(Source records)
========

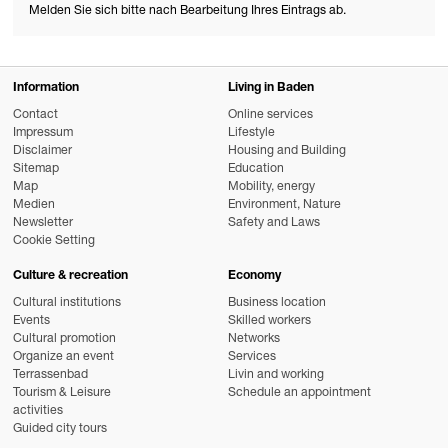
Melden Sie sich bitte nach Bearbeitung Ihres Eintrags ab.
Information
Living in Baden
Contact
Online services
Impressum
Lifestyle
Disclaimer
Housing and Building
Sitemap
Education
Map
Mobility, energy
Medien
Environment, Nature
Newsletter
Safety and Laws
Cookie Setting
Culture & recreation
Economy
Cultural institutions
Business location
Events
Skilled workers
Cultural promotion
Networks
Organize an event
Services
Terrassenbad
Livin and working
Tourism & Leisure
Schedule an appointment
activities
Guided city tours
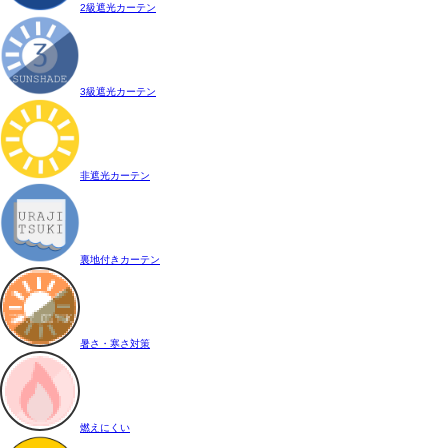
2級遮光カーテン
3級遮光カーテン
非遮光カーテン
裏地付きカーテン
暑さ・寒さ対策
燃えにくい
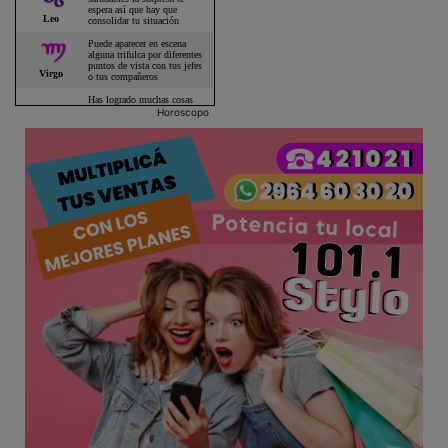
Horoscopo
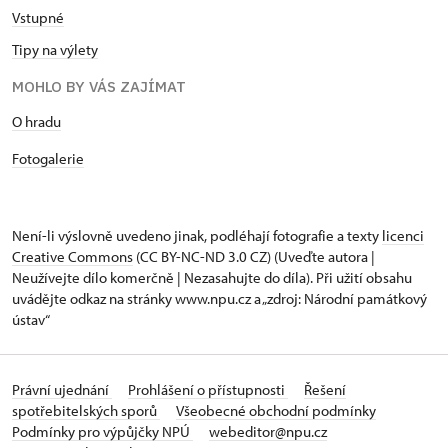
Vstupné
Tipy na výlety
MOHLO BY VÁS ZAJÍMAT
O hradu
Fotogalerie
Není-li výslovně uvedeno jinak, podléhají fotografie a texty
licenci
Creative Commons
(CC BY-NC-ND 3.0 CZ) (Uveďte autora |
Neužívejte dílo komerčně | Nezasahujte do díla). Při užití obsahu
uvádějte odkaz na stránky www.npu.cz a „zdroj: Národní památkový
ústav“
Právní ujednání
Prohlášení o přístupnosti
Řešení
spotřebitelských sporů
Všeobecné obchodní podmínky
Podmínky pro výpůjčky NPÚ
webeditor@npu.cz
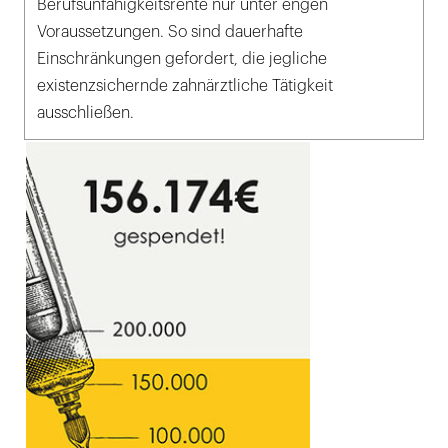
Berufsunfähigkeitsrente nur unter engen
Voraussetzungen. So sind dauerhafte
Einschränkungen gefordert, die jegliche
existenzsichernde zahnärztliche Tätigkeit
ausschließen.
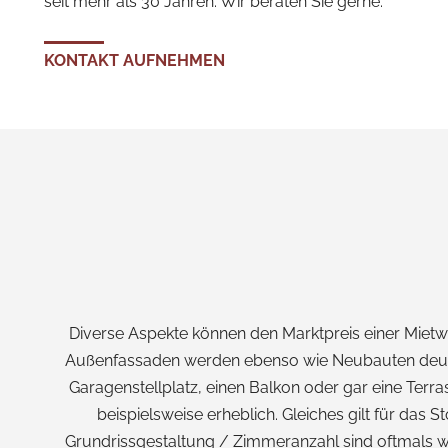
seit mehr als 30 Jahren. Wir beraten Sie gerne.
KONTAKT AUFNEHMEN
Diverse Aspekte können den Marktpreis einer Miet
Außenfassaden werden ebenso wie Neubauten deutlich
Garagenstellplatz, einen Balkon oder gar eine Ter
beispielsweise erheblich. Gleiches gilt für das
Grundrissgestaltung / Zimmeranzahl sind oftmals wi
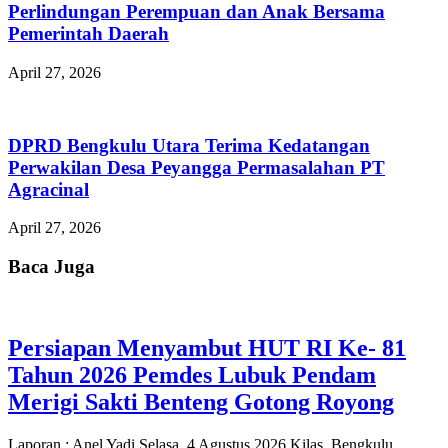
Perlindungan Perempuan dan Anak Bersama
Pemerintah Daerah
April 27, 2026
DPRD Bengkulu Utara Terima Kedatangan
Perwakilan Desa Peyangga Permasalahan PT
Agracinal
April 27, 2026
Baca Juga
Persiapan Menyambut HUT RI Ke- 81
Tahun 2026 Pemdes Lubuk Pendam
Merigi Sakti Benteng Gotong Royong
Laporan : Anel Yadi Selasa, 4 Agustus 2026 Kilas, Bengkulu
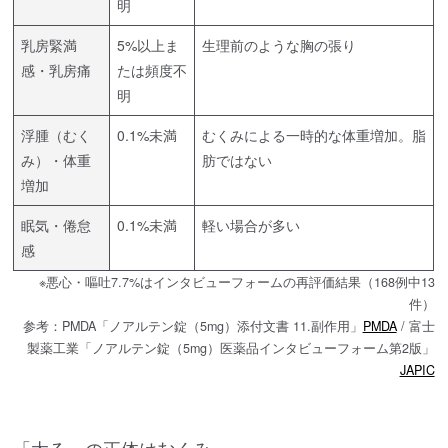
明
乳房緊満
5%以上ま
生理前のような胸の張り
感・乳房痛
たは頻度不
明
浮腫（むく
0.1%未満
むくみによる一時的な体重増加。脂
み）・体重
肪ではない
増加
眠気・倦怠
0.1%未満
軽い場合が多い
感
※悪心・嘔吐7.7%はインタビューフォームの再評価結果（168例中13
件）
参考：PMDA「ノアルテン錠（5mg）添付文書 11.副作用」
PMDA
/ 富士
製薬工業「ノアルテン錠（5mg）医薬品インタビューフォーム第2版」
JAPIC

========

* EXERCISE REQUIREMENTS
In transcribing the lines above, omit the images and keep all else exact.

* RESPONSE TO THIS TASK
Melden Sie sich bitte nach Bearbeitung Ihres Eintrags ab.
Information
Living in Baden
Contact
Online services
Impressum
Lifestyle
Disclaimer
Housing and Building
Sitemap
Education
Map
Mobility, energy
Medien
Environment, Nature
Newsletter
Safety and Laws
Cookie Setting
Culture & recreation
Economy
Cultural institutions
Business location
Events
Skilled workers
Cultural promotion
Networks
Organize an event
Services
Terrassenbad
Livin and working
Tourism & Leisure
Schedule an appointment
activities
Guided city tours
2級遮光カーテン
3級遮光カーテン
非遮光カーテン
裏地付きカーテン
暑さ・寒さ対策
燃えにくい
Horoscopo
Vstupné
Tipy na výlety
MOHLO BY VÁS ZAJÍMAT
O hradu
Fotogalerie
Není-li výslovně uvedeno jinak, podléhají fotografie a texty
licenci
Creative Commons
(CC BY-NC-ND 3.0 CZ) (Uveďte autora |
Neužívejte dílo komerčně | Nezasahujte do díla). Při užití obsahu
uvádějte odkaz na stránky www.npu.cz a „zdroj: Národní památkový
ústav“
Právní ujednání
Prohlášení o přístupnosti
Řešení
spotřebitelských sporů
Všeobecné obchodní podmínky
Podmínky pro výpůjčky NPÚ
webeditor@npu.cz
Berufsunfähigkeitsrente nur unter engen
Voraussetzungen. So sind dauerhafte
Einschränkungen gefordert, die jegliche
existenzsichernde zahnärztliche Tätigkeit
ausschließen.
seit mehr als 30 Jahren. Wir beraten Sie gerne.
KONTAKT AUFNEHMEN
Diverse Aspekte können den Marktpreis einer Miet
Außenfassaden werden ebenso wie Neubauten deutlich
Garagenstellplatz, einen Balkon oder gar eine Ter
beispielsweise erheblich. Gleiches gilt für das
Grundrissgestaltung / Zimmeranzahl sind oftmals wi
Perlindungan Perempuan dan Anak Bersama
Pemerintah Daerah
April 27, 2026
DPRD Bengkulu Utara Terima Kedatangan
Perwakilan Desa Peyangga Permasalahan PT
Agracinal
April 27, 2026
Baca Juga
Persiapan Menyambut HUT RI Ke- 81
Tahun 2026 Pemdes Lubuk Pendam
Merigi Sakti Benteng Gotong Royong
Laporan : Anel Yadi Selasa, 4 Agustus 2026 Kilas, Bengkulu
明
乳房緊満
5%以上ま
生理前のような胸の張り
感・乳房痛
たは頻度不
明
浮腫（むく
0.1%未満
むくみによる一時的な体重増加。脂
み）・体重
肪ではない
増加
眠気・倦怠
0.1%未満
軽い場合が多い
感
※悪心・嘔吐7.7%はインタビューフォームの再評価結果（168例中13
件）
参考：PMDA「ノアルテン錠（5mg）添付文書 11.副作用」
PMDA
/ 富士
製薬工業「ノアルテン錠（5mg）医薬品インタビューフォーム第2版」
JAPIC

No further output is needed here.